Prompt research is quickly becoming one of the most valuable skills for understanding and improving a brand’s visibility across generative engines. Instead of guessing what users might ask, you’re studying how they actually speak – and building content that fits those conversations.

By understanding query fan-out, using both synthetic and real prompts, and combining GEO tools with SEO favorites like SEMrush and Search Console, you’re better equipped to show up in generative answers across the web.

FAQs​

What is a prompt?​


A prompt is the question or instruction someone gives to an AI engine like ChatGPT. It can be short, detailed, or wildly specific.

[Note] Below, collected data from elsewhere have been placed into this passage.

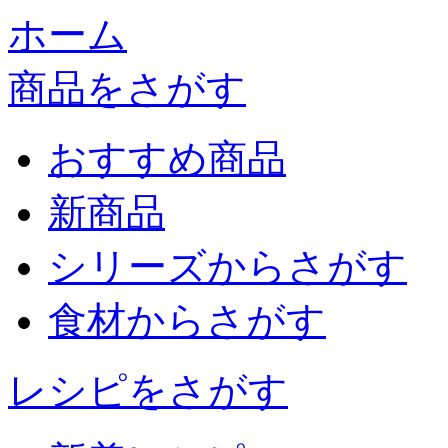
ホーム
商品をさがす
おすすめ商品
新商品
シリーズからさがす
食材からさがす
レシピをさがす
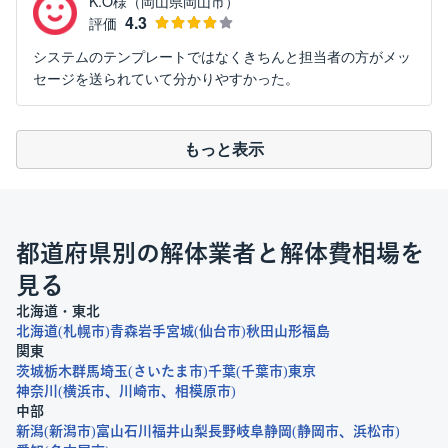
K.O様（岡山県岡山市）
4.3
評価
システムのテンプレートではなくきちんと担当者の方がメッ
セージを送られていて分かりやすかった。
もっと表示
都道府県別の解体業者と解体費相場を
見る
北海道・東北
北海道
札幌市
青森
岩手
宮城
仙台市
秋田
山形
福島
関東
茨城
栃木
群馬
埼玉
さいたま市
千葉
千葉市
東京
神奈川
横浜市
川崎市
相模原市
中部
新潟
新潟市
富山
石川
福井
山梨
長野
岐阜
静岡
静岡市
浜松市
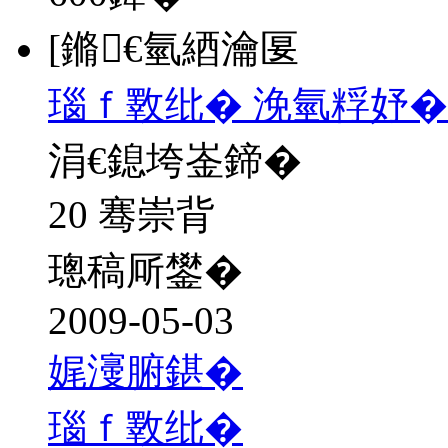
[鏅€氫綇瀹匽
瑙ｆ斁纰� 浼氫粰妤�
涓€鎴垮崟鍗�
20 骞崇背
璁稿厛鐢�
2009-05-03
娓濅腑鍖�
瑙ｆ斁纰�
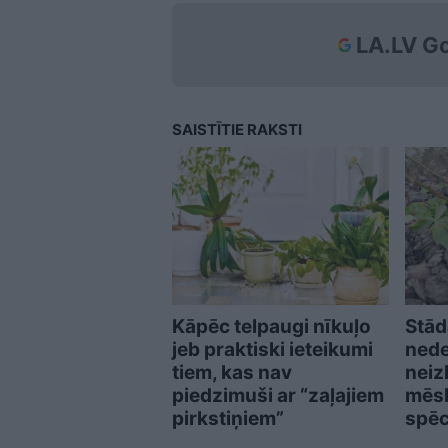
LA.LV Go
SAISTĪTIE RAKSTI
Kāpēc telpaugi nīkuļo
Stād
jeb praktiski ieteikumi
nede
tiem, kas nav
neiz
piedzimuši ar “zaļajiem
mēsl
pirkstiņiem”
spēc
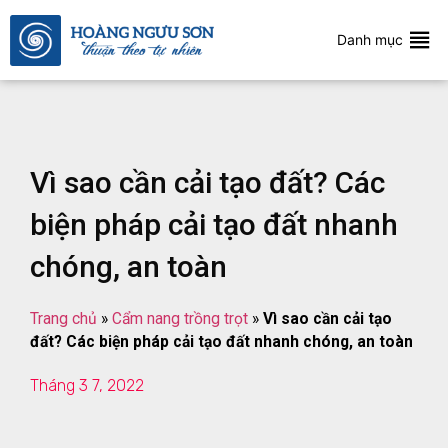
Danh mục
Vì sao cần cải tạo đất? Các
biện pháp cải tạo đất nhanh
chóng, an toàn
Trang chủ
»
Cẩm nang trồng trọt
»
Vì sao cần cải tạo
đất? Các biện pháp cải tạo đất nhanh chóng, an toàn
Tháng 3 7, 2022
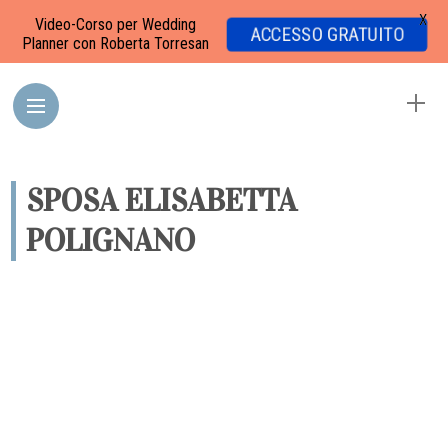
X
Video-Corso per Wedding
ACCESSO GRATUITO
Planner con Roberta Torresan
SPOSA ELISABETTA
POLIGNANO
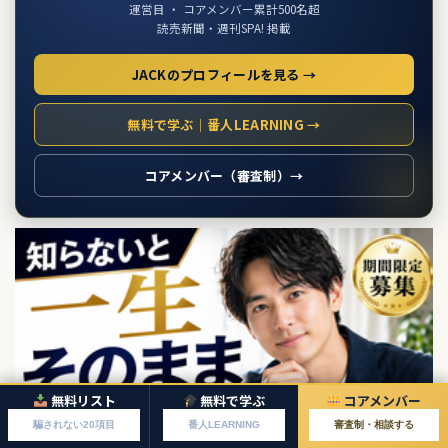
運営目 ・ コアメンバー累計500名超
読売新聞・週刊SPA! 掲載
JACKのプロフィールを見る →
無料で学ぶ｜番人LEARNING →
コアメンバー（審査制）→
無料リスト
無料で学ぶ
コアメンバー
騙されない20項目
番人LEARNING
審査制・相談する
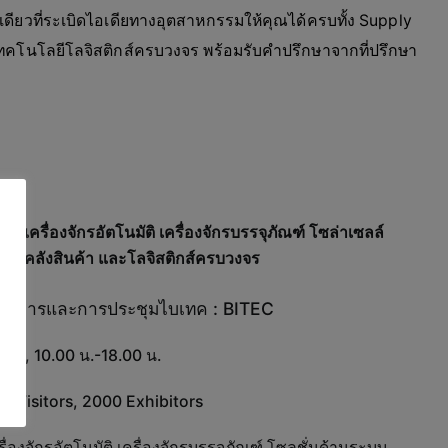
ดียวที่ระเบิดไอเดียทางอุตสาหกรรมให้คุณได้ครบทั้ง Supply
ทคโนโลยีโลจิสติกส์ครบวงจร พร้อมรับคำปรึกษาจากที่ปรึกษา
เครื่องจักรอัตโนมัติ เครื่องจักรบรรจุภัณฑ์ โซล่าเซลล์
ดการคลังสินค้า และโลจิสติกส์ครบวงจร
รรศการและการประชุมไบเทค : BITEC
569, 10.00 น.-18.00 น.
 Visitors, 2000 Exhibitors
ื่องจักรอัตโนมัติ เครื่องจักรบรรจุภัณฑ์ โซลูชั่นด้านระบบ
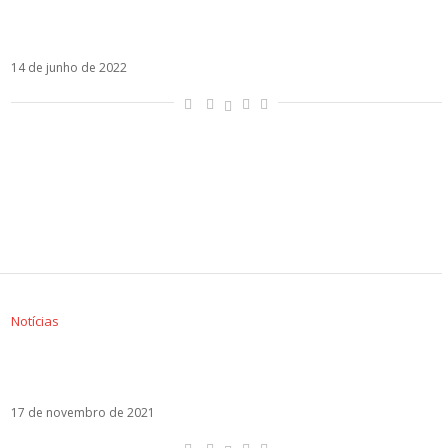
O hiato do BTS: separações que abalaram a
música latina
14 de junho de 2022
Notícias
Novo single de Christina Aguilera é composição
de Mario Domm, do Camila
17 de novembro de 2021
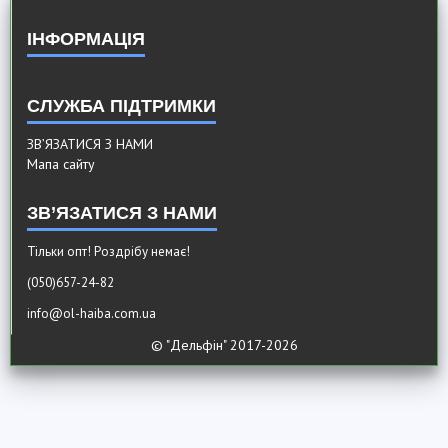
ІНФОРМАЦІЯ
СЛУЖБА ПІДТРИМКИ
ЗВ’ЯЗАТИСЯ З НАМИ
Мапа сайту
ЗВ’ЯЗАТИСЯ З НАМИ
Тільки опт! Роздрібу немає!
(050)657-24-82
info@ol-haiba.com.ua
© "Дельфiн" 2017-2026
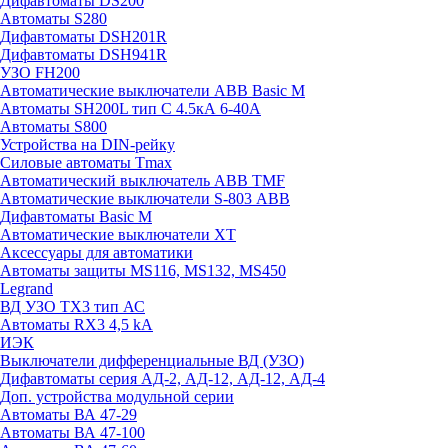
Дифавтоматы DS200
Автоматы S280
Дифавтоматы DSH201R
Дифавтоматы DSH941R
УЗО FH200
Автоматические выключатели ABB Basic M
Автоматы SH200L тип С 4.5кА 6-40А
Автоматы S800
Устройства на DIN-рейку
Силовые автоматы Tmax
Автоматический выключатель ABB TMF
Автоматические выключатели S-803 АВВ
Дифавтоматы Basic M
Автоматические выключатели XT
Аксессуары для автоматики
Автоматы защиты MS116, MS132, MS450
Legrand
ВД УЗО TX3 тип АС
Автоматы RX3 4,5 kA
ИЭК
Выключатели дифференциальные ВД (УЗО)
Дифавтоматы серия АД-2, АД-12, АД-12, АД-4
Доп. устройства модульной серии
Автоматы ВА 47-29
Автоматы ВА 47-100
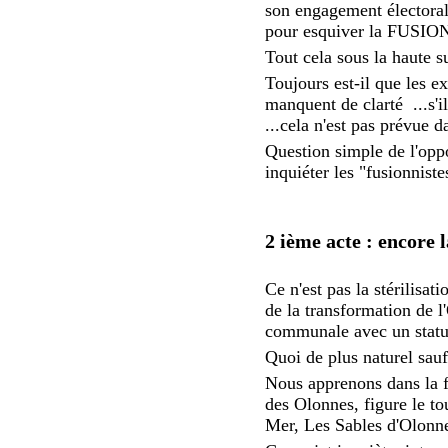
son engagement électoral 
pour esquiver la FUSIO
Tout cela sous la haute 
Toujours est-il que les 
manquent de clarté ...s'i
...cela n'est pas prévue 
Question simple de l'oppo
inquiéter les "fusionniste
2 ième acte : encor
Ce n'est pas la stérilisat
de la transformation de l
communale avec un statut
Quoi de plus naturel sauf
Nous apprenons dans la 
des Olonnes, figure le t
Mer, Les Sables d'Olonne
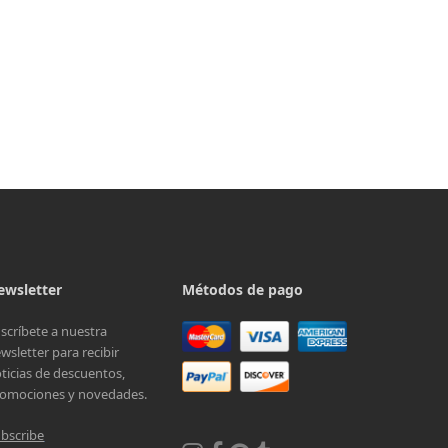
ewsletter
Métodos de pago
scríbete a nuestra
wsletter para recibir
ticias de descuentos,
omociones y novedades.
bscribe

The wording shapes the answer the model gives.

What is prompt research for GEO?​


Prompt research for GEO is the process of studying the natural phrases users ask AI systems. It helps you understand user intent and create content that stands a better chance of being included in generative answers.

How to do keyword research for GEO?​


Keyword research for GEO blends traditional keyword analysis with natural-language prompts. You look at long-tail keywords, question-heavy queries, community discussions, and AI prompt patterns to build a broader understanding of what users want.

How to research prompts for LLM monitoring?​


You can monitor prompts by tracking which questions trigger AI-generated answers about your brand. Tools like Profound help surface these prompts and show how often your brand appears across generative engines.

How to find out if ChatGPT mentions my brand?​


You can ask ChatGPT directly or use LLM monitoring tools. You can also watch for prompts like “Which companies offer [product]?” to see if your business appears in the answer.